**DIRECTIONS FOR THIS TASK:** From first line to last, transcribe the listing exactly and skip any image.

**INFORMATION PROVIDED:**
--- START ---

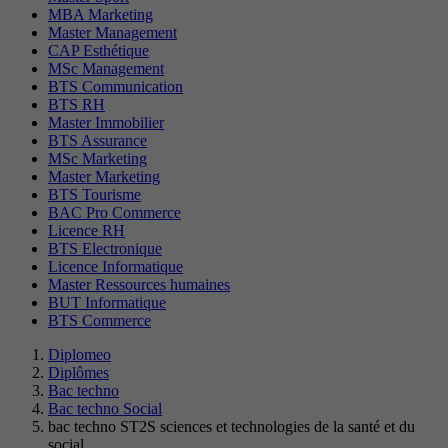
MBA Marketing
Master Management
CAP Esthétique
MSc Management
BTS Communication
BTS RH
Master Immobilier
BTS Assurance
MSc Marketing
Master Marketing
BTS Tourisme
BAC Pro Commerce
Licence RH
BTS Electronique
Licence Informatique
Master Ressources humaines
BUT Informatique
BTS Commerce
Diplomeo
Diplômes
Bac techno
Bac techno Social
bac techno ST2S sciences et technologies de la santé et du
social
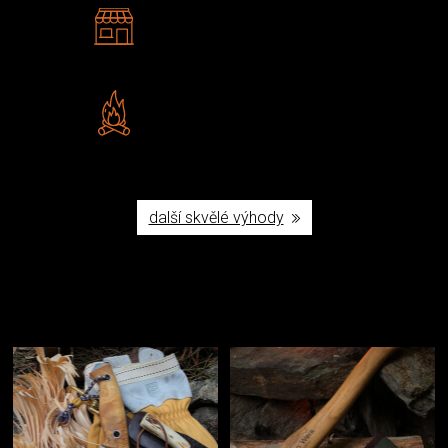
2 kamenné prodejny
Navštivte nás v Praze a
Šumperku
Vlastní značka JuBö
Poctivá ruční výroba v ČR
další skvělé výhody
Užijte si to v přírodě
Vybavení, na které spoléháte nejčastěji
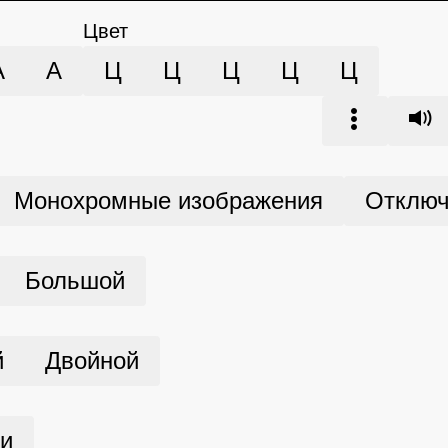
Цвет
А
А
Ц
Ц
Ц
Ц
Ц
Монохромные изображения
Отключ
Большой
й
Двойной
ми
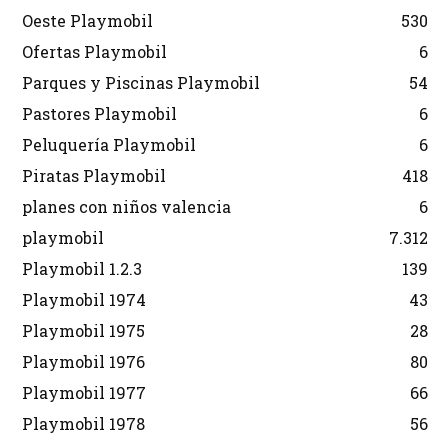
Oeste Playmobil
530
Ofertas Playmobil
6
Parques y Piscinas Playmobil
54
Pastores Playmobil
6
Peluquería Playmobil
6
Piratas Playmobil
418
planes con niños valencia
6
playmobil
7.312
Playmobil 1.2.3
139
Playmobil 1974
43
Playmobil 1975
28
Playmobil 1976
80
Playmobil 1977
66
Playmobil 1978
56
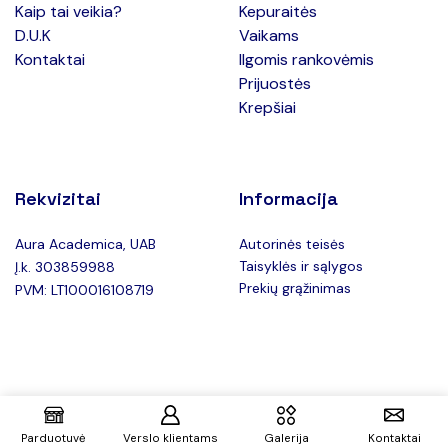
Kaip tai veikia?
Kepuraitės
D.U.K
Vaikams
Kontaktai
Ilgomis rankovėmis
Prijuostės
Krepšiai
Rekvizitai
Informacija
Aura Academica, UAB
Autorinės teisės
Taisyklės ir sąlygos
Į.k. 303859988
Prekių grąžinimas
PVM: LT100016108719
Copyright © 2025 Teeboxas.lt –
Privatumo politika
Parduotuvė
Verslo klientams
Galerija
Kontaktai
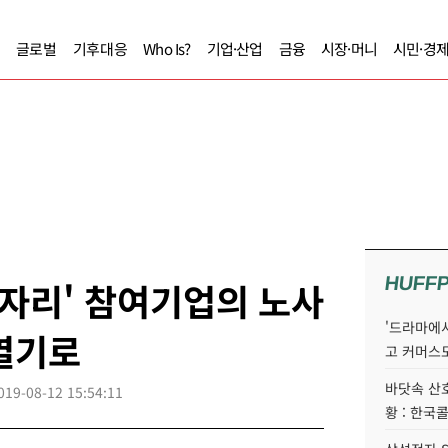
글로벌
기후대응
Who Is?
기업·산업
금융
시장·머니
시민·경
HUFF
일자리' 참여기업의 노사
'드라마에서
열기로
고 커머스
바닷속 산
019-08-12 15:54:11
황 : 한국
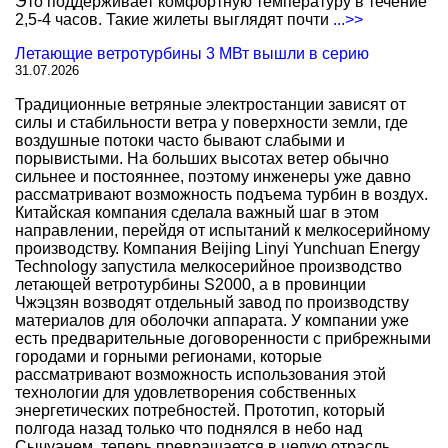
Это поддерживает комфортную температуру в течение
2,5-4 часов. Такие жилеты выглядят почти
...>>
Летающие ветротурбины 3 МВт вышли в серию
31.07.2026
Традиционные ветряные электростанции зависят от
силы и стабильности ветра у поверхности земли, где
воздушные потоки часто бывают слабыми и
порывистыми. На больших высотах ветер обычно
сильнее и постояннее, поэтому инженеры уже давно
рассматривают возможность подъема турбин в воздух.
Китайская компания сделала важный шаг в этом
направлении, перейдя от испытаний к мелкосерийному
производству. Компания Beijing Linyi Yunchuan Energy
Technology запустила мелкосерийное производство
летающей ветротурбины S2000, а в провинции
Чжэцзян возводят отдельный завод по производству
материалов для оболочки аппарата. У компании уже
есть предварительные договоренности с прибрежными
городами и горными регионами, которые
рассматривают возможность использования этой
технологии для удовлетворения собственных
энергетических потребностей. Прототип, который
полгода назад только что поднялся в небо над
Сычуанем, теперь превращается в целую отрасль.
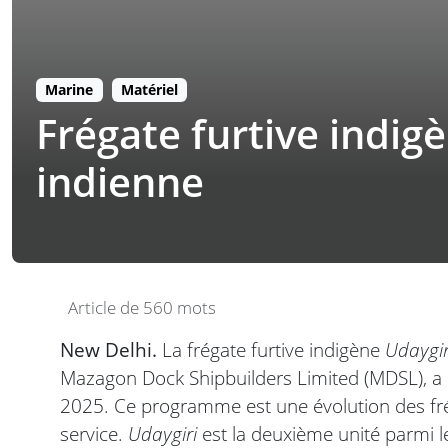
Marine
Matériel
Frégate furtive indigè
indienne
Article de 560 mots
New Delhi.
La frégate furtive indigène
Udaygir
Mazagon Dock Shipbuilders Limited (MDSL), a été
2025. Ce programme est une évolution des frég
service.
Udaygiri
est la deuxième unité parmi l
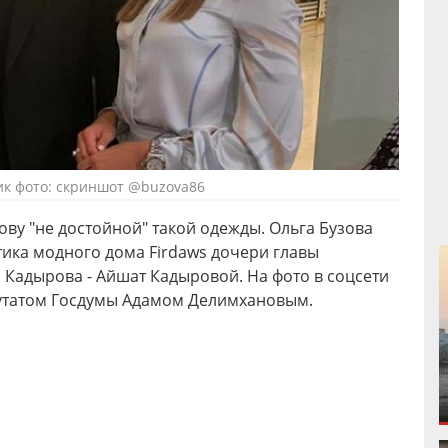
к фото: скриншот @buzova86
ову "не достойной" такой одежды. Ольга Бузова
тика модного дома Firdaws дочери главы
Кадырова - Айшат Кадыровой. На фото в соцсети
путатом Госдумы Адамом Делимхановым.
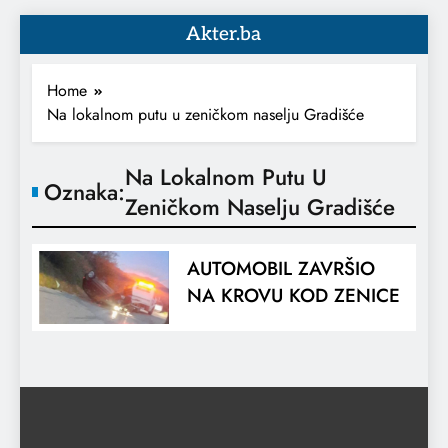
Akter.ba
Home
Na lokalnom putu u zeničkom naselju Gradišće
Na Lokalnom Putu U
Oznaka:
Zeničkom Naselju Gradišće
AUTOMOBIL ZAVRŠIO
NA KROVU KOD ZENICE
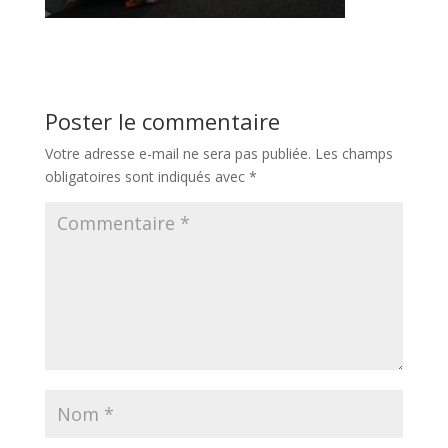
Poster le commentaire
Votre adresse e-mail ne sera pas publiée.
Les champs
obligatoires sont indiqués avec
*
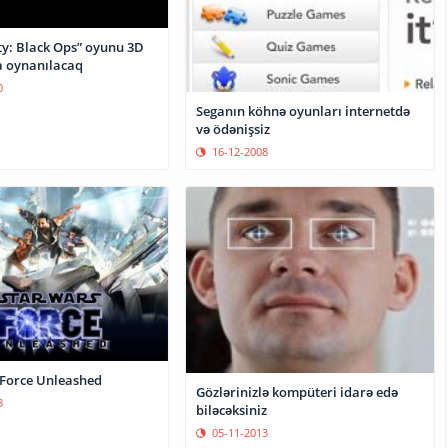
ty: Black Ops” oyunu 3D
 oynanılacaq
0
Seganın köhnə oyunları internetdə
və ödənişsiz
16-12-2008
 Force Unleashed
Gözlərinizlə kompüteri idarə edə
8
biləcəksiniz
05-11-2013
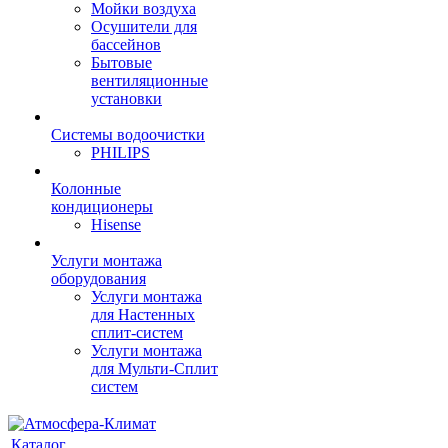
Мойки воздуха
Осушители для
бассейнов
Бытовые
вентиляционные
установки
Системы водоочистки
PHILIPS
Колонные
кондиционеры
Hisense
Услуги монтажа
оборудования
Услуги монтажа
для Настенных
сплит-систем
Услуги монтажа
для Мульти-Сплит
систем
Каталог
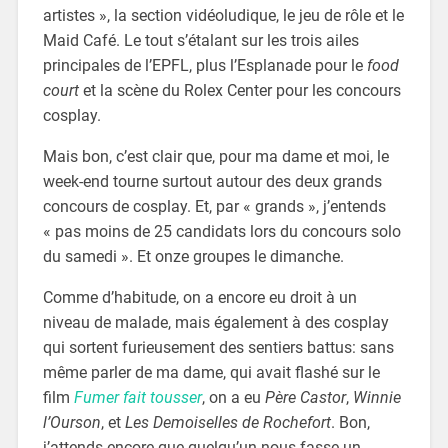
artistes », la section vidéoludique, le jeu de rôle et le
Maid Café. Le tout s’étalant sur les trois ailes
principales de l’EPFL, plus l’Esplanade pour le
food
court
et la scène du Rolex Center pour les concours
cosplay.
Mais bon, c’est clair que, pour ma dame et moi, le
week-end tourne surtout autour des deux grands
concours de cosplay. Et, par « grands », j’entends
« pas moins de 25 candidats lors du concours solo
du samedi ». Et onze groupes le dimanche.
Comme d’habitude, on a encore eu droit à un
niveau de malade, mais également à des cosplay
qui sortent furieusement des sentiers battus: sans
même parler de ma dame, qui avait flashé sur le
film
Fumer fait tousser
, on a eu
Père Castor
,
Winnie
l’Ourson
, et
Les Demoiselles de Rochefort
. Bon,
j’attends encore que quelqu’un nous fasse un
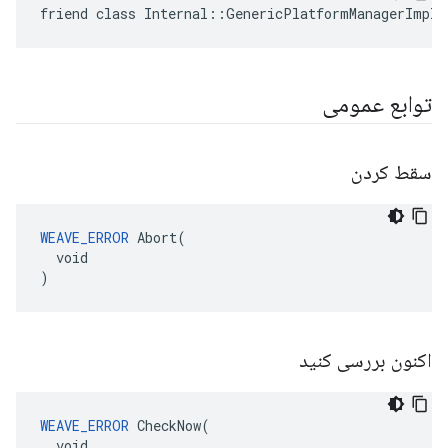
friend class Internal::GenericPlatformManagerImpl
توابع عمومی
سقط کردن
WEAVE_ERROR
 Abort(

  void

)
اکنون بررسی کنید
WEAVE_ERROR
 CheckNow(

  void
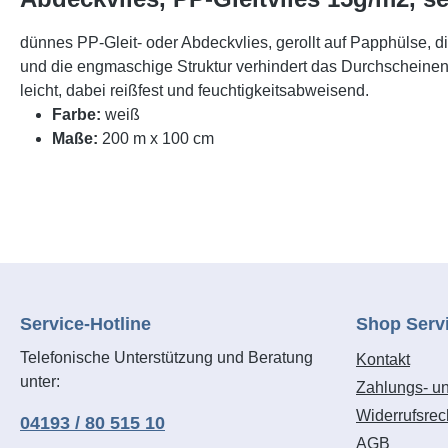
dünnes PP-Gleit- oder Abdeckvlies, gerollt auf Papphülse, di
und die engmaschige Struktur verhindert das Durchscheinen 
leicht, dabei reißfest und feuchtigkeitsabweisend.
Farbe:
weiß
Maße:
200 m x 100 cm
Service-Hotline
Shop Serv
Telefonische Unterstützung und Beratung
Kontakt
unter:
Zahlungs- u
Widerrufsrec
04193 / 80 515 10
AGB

--- END ---

**TASK SOLUTION:**
MBA Marketing
Master Management
CAP Esthétique
MSc Management
BTS Communication
BTS RH
Master Immobilier
BTS Assurance
MSc Marketing
Master Marketing
BTS Tourisme
BAC Pro Commerce
Licence RH
BTS Electronique
Licence Informatique
Master Ressources humaines
BUT Informatique
BTS Commerce
Diplomeo
Diplômes
Bac techno
Bac techno Social
bac techno ST2S sciences et technologies de la santé et du
social
2 kamenné prodejny
Navštivte nás v Praze a
Šumperku
Vlastní značka JuBö
Poctivá ruční výroba v ČR
další skvělé výhody
Užijte si to v přírodě
Vybavení, na které spoléháte nejčastěji
Цвет
А
А
Ц
Ц
Ц
Ц
Ц
Монохромные изображения
Отключ
Большой
й
Двойной
ми
Oeste Playmobil
530
Ofertas Playmobil
6
Parques y Piscinas Playmobil
54
Pastores Playmobil
6
Peluquería Playmobil
6
Piratas Playmobil
418
planes con niños valencia
6
playmobil
7.312
Playmobil 1.2.3
139
Playmobil 1974
43
Playmobil 1975
28
Playmobil 1976
80
Playmobil 1977
66
Playmobil 1978
56
Kaip tai veikia?
Kepuraitės
D.U.K
Vaikams
Kontaktai
Ilgomis rankovėmis
Prijuostės
Krepšiai
Rekvizitai
Informacija
Aura Academica, UAB
Autorinės teisės
Taisyklės ir sąlygos
Į.k. 303859988
Prekių grąžinimas
PVM: LT100016108719
Copyright © 2025 Teeboxas.lt –
Privatumo politika
Parduotuvė
Verslo klientams
Galerija
Kontaktai
글로벌
기후대응
Who Is?
기업·산업
금융
시장·머니
시민·경
HUFF
일자리' 참여기업의 노사
'드라마에서
열기로
고 커머스
바닷속 산
019-08-12 15:54:11
황 : 한국
Это поддерживает комфортную температуру в течение
2,5-4 часов. Такие жилеты выглядят почти
...>>
Летающие ветротурбины 3 МВт вышли в серию
31.07.2026
Традиционные ветряные электростанции зависят от
силы и стабильности ветра у поверхности земли, где
воздушные потоки часто бывают слабыми и
порывистыми. На больших высотах ветер обычно
сильнее и постояннее, поэтому инженеры уже давно
рассматривают возможность подъема турбин в воздух.
Китайская компания сделала важный шаг в этом
направлении, перейдя от испытаний к мелкосерийному
производству. Компания Beijing Linyi Yunchuan Energy
Technology запустила мелкосерийное производство
летающей ветротурбины S2000, а в провинции
Чжэцзян возводят отдельный завод по производству
материалов для оболочки аппарата. У компании уже
есть предварительные договоренности с прибрежными
городами и горными регионами, которые
рассматривают возможность использования этой
технологии для удовлетворения собственных
энергетических потребностей. Прототип, который
полгода назад только что поднялся в небо над
Сычуанем, теперь превращается в целую отрасль.
Marine
Matériel
Frégate furtive indigè
indienne
Article de 560 mots
New Delhi.
La frégate furtive indigène
Udaygir
Mazagon Dock Shipbuilders Limited (MDSL), a été
2025. Ce programme est une évolution des frég
service.
Udaygiri
est la deuxième unité parmi l
к фото: скриншот @buzova86
ову "не достойной" такой одежды. Ольга Бузова
тика модного дома Firdaws дочери главы
Кадырова - Айшат Кадыровой. На фото в соцсети
путатом Госдумы Адамом Делимхановым.
Akter.ba
Home
Na lokalnom putu u zeničkom naselju Gradišće
Na Lokalnom Putu U
Oznaka:
Zeničkom Naselju Gradišće
AUTOMOBIL ZAVRŠIO
NA KROVU KOD ZENICE
Poster le commentaire
Votre adresse e-mail ne sera pas publiée.
Les champs
obligatoires sont indiqués avec
*
ty: Black Ops” oyunu 3D
 oynanılacaq
0
Seganın köhnə oyunları internetdə
və ödənişsiz
16-12-2008
 Force Unleashed
Gözlərinizlə kompüteri idarə edə
8
biləcəksiniz
05-11-2013
Мойки воздуха
Осушители для
бассейнов
Бытовые
вентиляционные
установки
Системы водоочистки
PHILIPS
Колонные
кондиционеры
Hisense
Услуги монтажа
оборудования
Услуги монтажа
для Настенных
сплит-систем
Услуги монтажа
для Мульти-Сплит
систем
Каталог
artistes », la section vidéoludique, le jeu de rôle et le
Maid Café. Le tout s’étalant sur les trois ailes
principales de l’EPFL, plus l’Esplanade pour le
food
court
et la scène du Rolex Center pour les concours
cosplay.
Mais bon, c’est clair que, pour ma dame et moi, le
week-end tourne surtout autour des deux grands
concours de cosplay. Et, par « grands », j’entends
« pas moins de 25 candidats lors du concours solo
du samedi ». Et onze groupes le dimanche.
Comme d’habitude, on a encore eu droit à un
niveau de malade, mais également à des cosplay
qui sortent furieusement des sentiers battus: sans
même parler de ma dame, qui avait flashé sur le
film
Fumer fait tousser
, on a eu
Père Castor
,
Winnie
l’Ourson
, et
Les Demoiselles de Rochefort
. Bon,
j’attends encore que quelqu’un nous fasse un
friend class Internal::GenericPlatformManagerImpl
توابع عمومی
سقط کردن
WEAVE_ERROR
 Abort(

  void

)
اکنون بررسی کنید
WEAVE_ERROR
 CheckNow(

  void
dünnes PP-Gleit- oder Abdeckvlies, gerollt auf Papphülse, di
und die engmaschige Struktur verhindert das Durchscheinen 
leicht, dabei reißfest und feuchtigkeitsabweisend.
Farbe:
weiß
Maße:
200 m x 100 cm
Service-Hotline
Shop Serv
Telefonische Unterstützung und Beratung
Kontakt
unter:
Zahlungs- u
Widerrufsrec
04193 / 80 515 10
AGB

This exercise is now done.